Ia membeberkan pajak kripto tersebut terdiri dari pajak penghasilan (PPh) pasal 22 atas transaksi aset kripto melalui penyelenggara perdagangan melalui sistem elektronik (PPMSE) dalam negeri dan penyetoran sendiri senilai Rp 60,76 miliar serta PPN dalam negeri atas pemungutan oleh non bendaharawan Rp 65,99 miliar.
Selain pajak kripto, perusahaan teknologi finansial (financial technology/fintech) juga turut dikenakan pajak mulai 1 Mei 2022, yang mulai dibayarkan dan dilaporkan pada bulan Juni 2022. Pajak fintech tersebut meliputi PPh pasal 23 atas bunga pinjaman yang diterima wajib pajak dalam negeri (WPDN) dan badan usaha tetap dalam negeri sebesar Rp 74,44 miliar serta PPh pasal 26 atas bunga pinjaman yang diterima wajib pajak luar negeri (WPLN) dan badan usaha tetap luar negeri Rp 32,81 miliar.

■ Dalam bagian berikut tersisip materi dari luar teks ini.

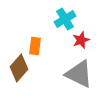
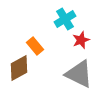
orange rectangle: rotated 48 degrees counterclockwise
brown diamond: rotated 20 degrees clockwise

Sri Mulyani melanjutkan, terdapat pula pajak pertambahan nilai (PPN) perdagangan melalui sistem elektronik (PMSE) yang realisasinya mencapai Rp8,17 triliun selama Juli 2020 sampai Agustus 2022, dengan total PMSE sebanyak 127. Rinciannya, PPN PMSE pada Juli sampai Desember 2020 sebesar Rp730 miliar, pada Januari sampai Desember 2021 Rp3,9 triliun, serta Januari sampai Agustus 2022 Rp3,54 triliun. Dari segi total, terdapat 51 PMSE terdaftar pada Juli sampai Desember 2020, 43 PMSE pada Januari hingga Desember 202, dan 33 PMSE pada Januari sampai Agustus 2022.
"Jadi ada kenaikan baik dari jumlah PMES maupun PPN-nya," ungkap Menkeu.
Di sisi lain, Mantan Direktur Pelaksana Bank Dunia tersebut mengungkapkan penyesuaian tarif PPN berhasil menambah pemasukan negara sebesar Rp 7,28 triliun selama April hingga Agustus 2022.